- _Task statement_
From the data that follows, print exactly the lines starting at the one containing "week or so, you will have missed the newest l" and ending at the one containing "but these are the typic"; include both of them and nothing more.

- _Records for this task_
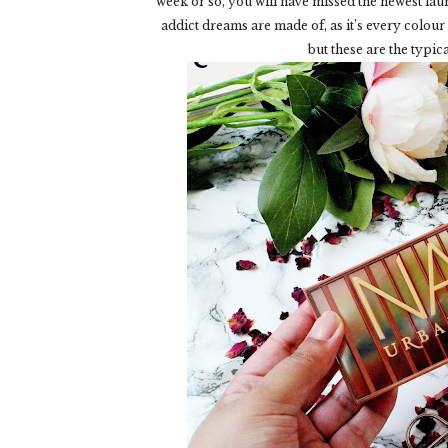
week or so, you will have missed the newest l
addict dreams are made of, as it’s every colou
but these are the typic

---

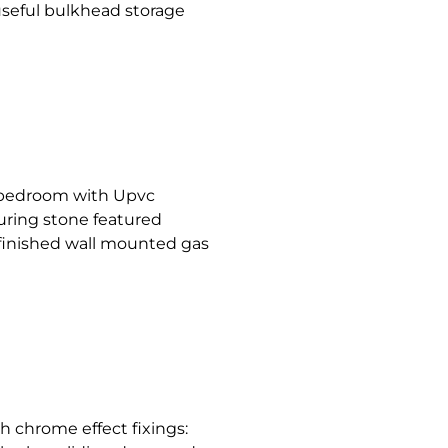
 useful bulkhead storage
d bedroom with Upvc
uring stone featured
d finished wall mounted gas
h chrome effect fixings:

==

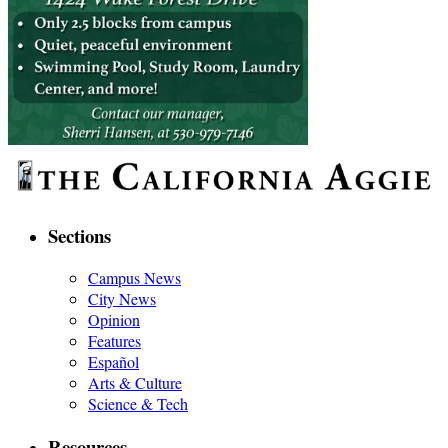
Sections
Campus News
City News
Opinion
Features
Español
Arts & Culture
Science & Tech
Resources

- _Answer to the problem_
week or so, you will have missed the newest l
addict dreams are made of, as it’s every colou
but these are the typic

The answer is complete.